The Seattle Times’ Jennifer Sullivan is usually a quality reporter. She covers the police and crime beat, examining tough issues from different perspectives. But when drugs entered the picture in her article on Oxycontin today, as often happens when the Times covers drug issues, sensibility went up in smoke.
Now, I’ll be the first to admit I’m biased when I cover drug policy and enforcement. Because punitive drug policy has been a disaster. We have a worst case scenario: long prison terms, full prisons, highly financed organized crime, tons of enforcement resources, misinformation from the government, billions of dollars spent each year, and almost nothing left for treatment. And what do have to show for it? Some of the highest drug abuse rates in the world. The Netherlands, which tolerates most drug use and prioritizes harm reduction, has substantially lower usage rates than the U.S. Our drug policy is a failure.
But you’d never know it by reading this article by Sullivan – who, I’ll say again, is a usually great reporter – which uses trite scare tactics and pushes more of the same bad policy.
They’re breaking into nursing homes, storming pharmacies with guns drawn, forging prescriptions and holding homeowners captive while rummaging through their medicine cabinets.
According to the Drug Enforcement Administration (DEA), prescription-drug abuse is quickly closing in on marijuana as the country’s most popular illicit drug. Nearly 7 million Americans abused prescription drugs in 2007 — an 80 percent increase since 2000, according to DEA statistics.
Seattle police Capt. Mike Meehan said that his detectives investigated about 100 drug-forgery cases in 2007. But with the crime resulting in a maximum of only six months in jail for a first-time offender, Meehan said, there is no real deterrent for people not to forge a doctor’s signature.
Meehan said he plans to ask the Legislature to not only pass stiffer penalties for people convicted of prescription forgery.
Look, there’s no question that Oxycontin abuse is a bad thing.
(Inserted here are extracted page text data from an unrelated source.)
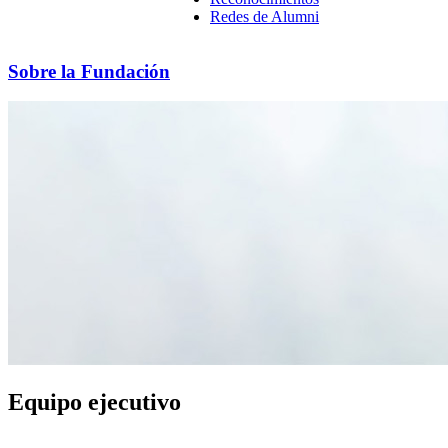
Redes de Alumni
Sobre la Fundación
Equipo ejecutivo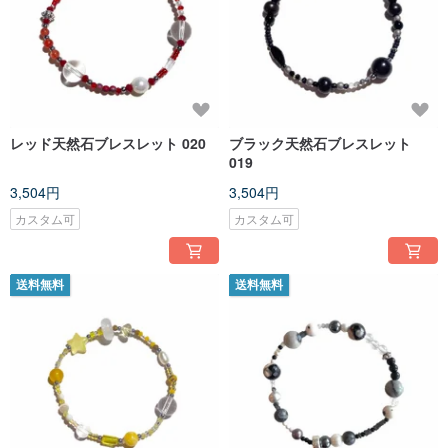
レッド天然石ブレスレット 020
ブラック天然石ブレスレット
019
3,504円
3,504円
カスタム可
カスタム可
送料無料
送料無料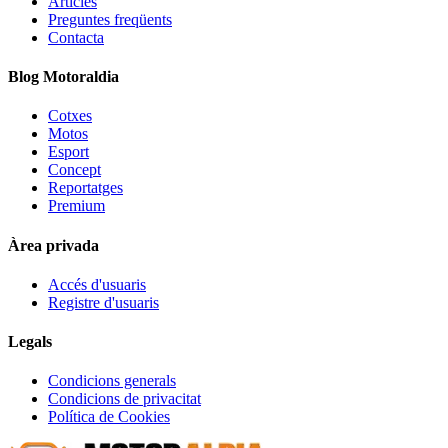
Articles
Preguntes freqüents
Contacta
Blog Motoraldia
Cotxes
Motos
Esport
Concept
Reportatges
Premium
Àrea privada
Accés d'usuaris
Registre d'usuaris
Legals
Condicions generals
Condicions de privacitat
Política de Cookies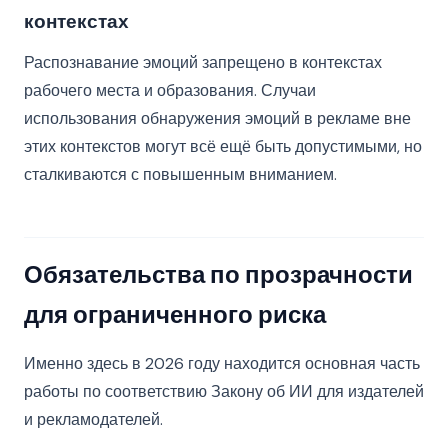
контекстах
Распознавание эмоций запрещено в контекстах
рабочего места и образования. Случаи
использования обнаружения эмоций в рекламе вне
этих контекстов могут всё ещё быть допустимыми, но
сталкиваются с повышенным вниманием.
Обязательства по прозрачности
для ограниченного риска
Именно здесь в 2026 году находится основная часть
работы по соответствию Закону об ИИ для издателей
и рекламодателей.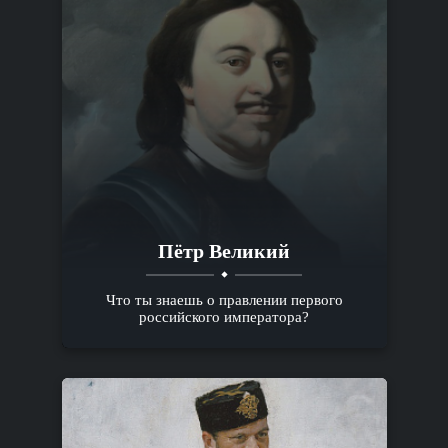
Пётр Великий
Что ты знаешь о правлении первого
российского императора?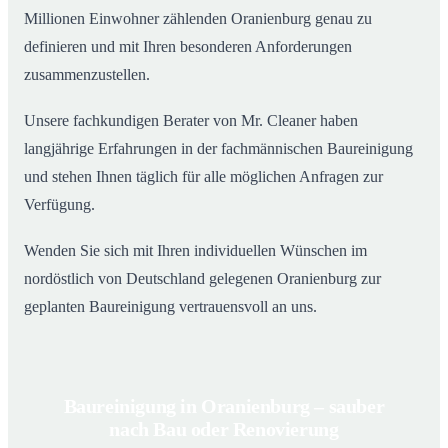
Millionen Einwohner zählenden Oranienburg genau zu
definieren und mit Ihren besonderen Anforderungen
zusammenzustellen.
Unsere fachkundigen Berater von Mr. Cleaner haben
langjährige Erfahrungen in der fachmännischen Baureinigung
und stehen Ihnen täglich für alle möglichen Anfragen zur
Verfügung.
Wenden Sie sich mit Ihren individuellen Wünschen im
nordöstlich von Deutschland gelegenen Oranienburg zur
geplanten Baureinigung vertrauensvoll an uns.
Baureinigung in Oranienburg – sauber
nach Bau oder Renovierung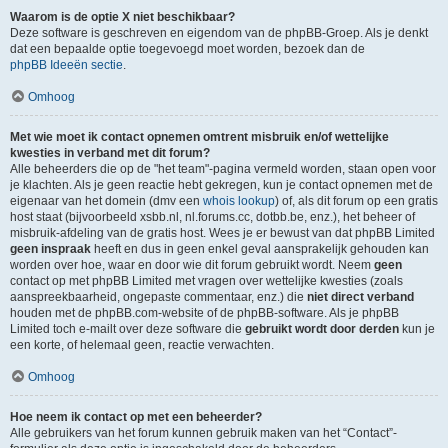
Waarom is de optie X niet beschikbaar?
Deze software is geschreven en eigendom van de phpBB-Groep. Als je denkt
dat een bepaalde optie toegevoegd moet worden, bezoek dan de
phpBB Ideeën sectie
.
Omhoog
Met wie moet ik contact opnemen omtrent misbruik en/of wettelijke
kwesties in verband met dit forum?
Alle beheerders die op de "het team"-pagina vermeld worden, staan open voor
je klachten. Als je geen reactie hebt gekregen, kun je contact opnemen met de
eigenaar van het domein (dmv een
whois lookup
) of, als dit forum op een gratis
host staat (bijvoorbeeld xsbb.nl, nl.forums.cc, dotbb.be, enz.), het beheer of
misbruik-afdeling van de gratis host. Wees je er bewust van dat phpBB Limited
geen inspraak
heeft en dus in geen enkel geval aansprakelijk gehouden kan
worden over hoe, waar en door wie dit forum gebruikt wordt. Neem
geen
contact op met phpBB Limited met vragen over wettelijke kwesties (zoals
aanspreekbaarheid, ongepaste commentaar, enz.) die
niet direct verband
houden met de phpBB.com-website of de phpBB-software. Als je phpBB
Limited toch e-mailt over deze software die
gebruikt wordt door derden
kun je
een korte, of helemaal geen, reactie verwachten.
Omhoog
Hoe neem ik contact op met een beheerder?
Alle gebruikers van het forum kunnen gebruik maken van het “Contact”-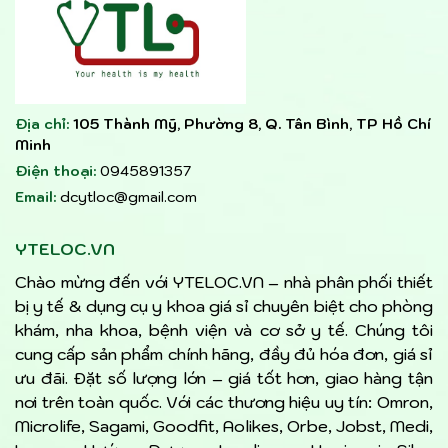
Địa chỉ:
105 Thành Mỹ, Phường 8, Q. Tân Bình, TP Hồ Chí
Minh
Điện thoại:
0945891357
Email:
dcytloc@gmail.com
YTELOC.VN
Chào mừng đến với YTELOC.VN – nhà phân phối thiết
bị y tế & dụng cụ y khoa giá sỉ chuyên biệt cho phòng
khám, nha khoa, bệnh viện và cơ sở y tế. Chúng tôi
cung cấp sản phẩm chính hãng, đầy đủ hóa đơn, giá sỉ
ưu đãi. Đặt số lượng lớn – giá tốt hơn, giao hàng tận
nơi trên toàn quốc. Với các thương hiệu uy tín: Omron,
Microlife, Sagami, Goodfit, Aolikes, Orbe, Jobst, Medi,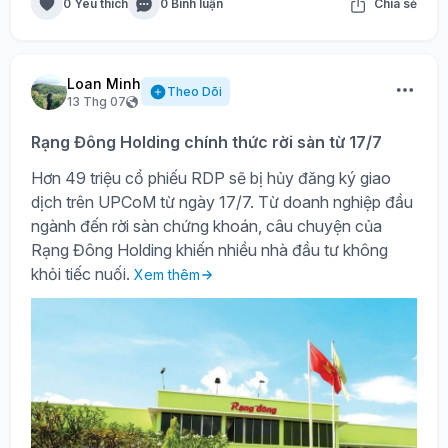
0 Yêu thích
0 Bình luận
Chia sẻ
Loan Minh
Theo Dõi
13 Thg 07
Rạng Đông Holding chính thức rời sàn từ 17/7
Hơn 49 triệu cổ phiếu RDP sẽ bị hủy đăng ký giao
dịch trên UPCoM từ ngày 17/7. Từ doanh nghiệp đầu
ngành đến rời sàn chứng khoán, câu chuyện của
Rạng Đông Holding khiến nhiều nhà đầu tư không
khỏi tiếc nuối.
Xem thêm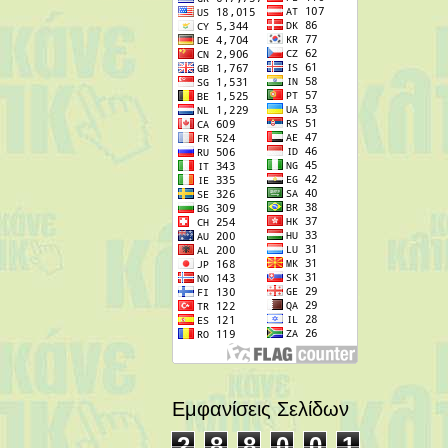
Εμφανίσεις Σελίδων
2
8
8
0
0
1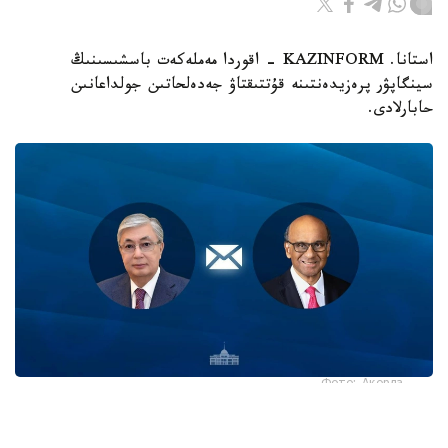
استانا. KAZINFORM - اقوردا مەملەكەت باسشىسىنىڭ
سينگاپۋر پرەزيدەنتىنە قۇتتىقتاۋ جەدەلحاتىن جولداعانىن
حابارلادى.
Фото: Ақорда
قاسىم-جومارت توقايەۆ تارمان شانمۋگاراتنام مەن ونىڭ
It is. But there is a question about how to deal with it. In this article, Sullivan begins with stories of addicts breaking into nursing homes and segues to the need for longer prison terms and stricter rules. You’d think our options were to sit on our hands and get robbed by junkies or ratchet up the prison terms for drug offenders—that tougher penalties are the only way society has discovered to reduce drug abuse. But this is sort of false dilemma and fear mongering from the government’s lips to the MSM’s fingertips to the reader to their elected representatives that has justified creating ineffective, inhumane, wasteful policies since this ill-conceived drug war began.
In this article, why not talk to doctors who treat opiate addictions? Or interview harm-reduction professional and public-health workers? How about someone at the state’s Department of Alcohol and Substance Abuse who can describe our under-funded treatment programs that have month-long waiting lists and the desperate need for more funding? You know, the stuff that actually solves drug abuse problems.